Output range, inclusive: from the line containing "にシンガポールに出していると。" to the line containing "bij de notitie soort.". Restate those lines from the data below word for word and only those.

DATA FOR ANALYSIS

#####

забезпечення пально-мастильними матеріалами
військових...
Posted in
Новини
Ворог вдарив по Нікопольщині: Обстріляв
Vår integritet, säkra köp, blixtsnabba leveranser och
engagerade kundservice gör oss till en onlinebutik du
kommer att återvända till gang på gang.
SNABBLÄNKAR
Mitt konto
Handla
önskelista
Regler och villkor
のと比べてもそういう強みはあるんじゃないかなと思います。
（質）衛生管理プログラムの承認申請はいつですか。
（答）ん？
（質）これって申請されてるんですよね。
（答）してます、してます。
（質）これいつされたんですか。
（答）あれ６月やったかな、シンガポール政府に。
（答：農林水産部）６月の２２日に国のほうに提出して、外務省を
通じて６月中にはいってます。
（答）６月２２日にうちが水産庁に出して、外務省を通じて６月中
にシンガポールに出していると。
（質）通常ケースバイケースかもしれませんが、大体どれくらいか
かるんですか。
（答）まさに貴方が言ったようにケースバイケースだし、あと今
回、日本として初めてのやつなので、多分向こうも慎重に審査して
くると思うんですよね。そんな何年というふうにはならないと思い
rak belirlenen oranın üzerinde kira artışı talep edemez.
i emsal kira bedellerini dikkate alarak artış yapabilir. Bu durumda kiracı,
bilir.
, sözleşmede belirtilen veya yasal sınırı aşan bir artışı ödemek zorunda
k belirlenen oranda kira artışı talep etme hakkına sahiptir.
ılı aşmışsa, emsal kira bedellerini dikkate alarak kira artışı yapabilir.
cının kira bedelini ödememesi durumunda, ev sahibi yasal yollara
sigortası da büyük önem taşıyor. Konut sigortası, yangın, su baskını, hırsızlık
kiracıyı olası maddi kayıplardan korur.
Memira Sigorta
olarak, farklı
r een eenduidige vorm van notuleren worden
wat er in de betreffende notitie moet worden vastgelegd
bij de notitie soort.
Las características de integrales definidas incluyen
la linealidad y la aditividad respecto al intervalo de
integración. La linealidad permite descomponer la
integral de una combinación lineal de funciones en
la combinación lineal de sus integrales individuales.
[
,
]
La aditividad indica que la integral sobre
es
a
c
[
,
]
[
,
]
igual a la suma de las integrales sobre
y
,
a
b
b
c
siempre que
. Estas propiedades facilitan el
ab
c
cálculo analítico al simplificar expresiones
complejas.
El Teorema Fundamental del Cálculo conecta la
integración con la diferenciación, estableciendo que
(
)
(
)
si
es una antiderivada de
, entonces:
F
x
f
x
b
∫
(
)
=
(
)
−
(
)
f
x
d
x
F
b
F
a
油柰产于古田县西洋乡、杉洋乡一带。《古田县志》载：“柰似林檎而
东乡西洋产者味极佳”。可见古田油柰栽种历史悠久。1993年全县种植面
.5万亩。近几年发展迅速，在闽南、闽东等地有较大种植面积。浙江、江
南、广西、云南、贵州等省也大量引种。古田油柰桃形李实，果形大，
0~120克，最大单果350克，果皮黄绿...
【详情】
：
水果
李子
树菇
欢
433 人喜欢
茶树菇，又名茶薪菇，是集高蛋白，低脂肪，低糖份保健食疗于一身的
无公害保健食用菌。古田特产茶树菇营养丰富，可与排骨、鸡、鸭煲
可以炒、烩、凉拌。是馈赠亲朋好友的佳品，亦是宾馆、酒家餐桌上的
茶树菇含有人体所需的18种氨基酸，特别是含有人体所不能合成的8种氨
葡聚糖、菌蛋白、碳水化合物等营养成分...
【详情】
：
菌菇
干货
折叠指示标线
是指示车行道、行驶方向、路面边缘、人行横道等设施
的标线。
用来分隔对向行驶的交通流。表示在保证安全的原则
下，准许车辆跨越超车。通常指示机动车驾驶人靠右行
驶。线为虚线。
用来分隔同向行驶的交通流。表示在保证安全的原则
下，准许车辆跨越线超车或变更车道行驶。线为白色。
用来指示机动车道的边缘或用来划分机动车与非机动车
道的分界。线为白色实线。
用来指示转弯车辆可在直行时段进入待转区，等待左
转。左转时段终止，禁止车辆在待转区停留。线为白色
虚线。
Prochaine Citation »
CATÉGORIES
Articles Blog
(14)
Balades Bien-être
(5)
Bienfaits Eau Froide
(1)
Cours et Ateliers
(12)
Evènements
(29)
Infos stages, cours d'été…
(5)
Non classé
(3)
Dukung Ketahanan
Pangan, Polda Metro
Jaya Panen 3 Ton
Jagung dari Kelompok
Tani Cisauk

#####

TASK OUTPUT
にシンガポールに出していると。
（質）通常ケースバイケースかもしれませんが、大体どれくらいか
かるんですか。
（答）まさに貴方が言ったようにケースバイケースだし、あと今
回、日本として初めてのやつなので、多分向こうも慎重に審査して
くると思うんですよね。そんな何年というふうにはならないと思い
rak belirlenen oranın üzerinde kira artışı talep edemez.
i emsal kira bedellerini dikkate alarak artış yapabilir. Bu durumda kiracı,
bilir.
, sözleşmede belirtilen veya yasal sınırı aşan bir artışı ödemek zorunda
k belirlenen oranda kira artışı talep etme hakkına sahiptir.
ılı aşmışsa, emsal kira bedellerini dikkate alarak kira artışı yapabilir.
cının kira bedelini ödememesi durumunda, ev sahibi yasal yollara
sigortası da büyük önem taşıyor. Konut sigortası, yangın, su baskını, hırsızlık
kiracıyı olası maddi kayıplardan korur.
Memira Sigorta
olarak, farklı
r een eenduidige vorm van notuleren worden
wat er in de betreffende notitie moet worden vastgelegd
bij de notitie soort.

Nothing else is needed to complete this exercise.